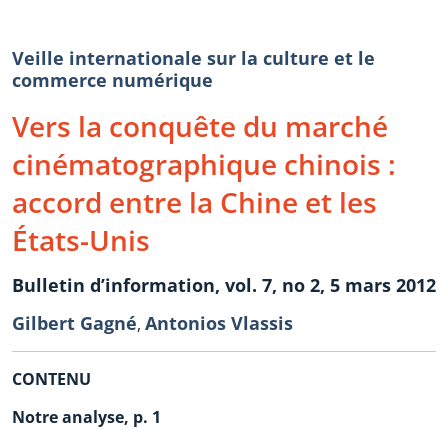
Veille internationale sur la culture et le
commerce numérique
Vers la conquête du marché
cinématographique chinois :
accord entre la Chine et les
États-Unis
Bulletin d’information, vol. 7, no 2, 5 mars 2012
Gilbert Gagné
Antonios Vlassis
,
CONTENU
Notre analyse, p. 1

══════════

REQUIRED WORK
Nothing but the pictures should be left out when the listing is repeated exactly.

THE COMPLETED TASK
Veille internationale sur la culture et le
commerce numérique
Vers la conquête du marché
cinématographique chinois :
accord entre la Chine et les
États-Unis
Bulletin d’information, vol. 7, no 2, 5 mars 2012
Gilbert Gagné
Antonios Vlassis
,
CONTENU
Notre analyse, p. 1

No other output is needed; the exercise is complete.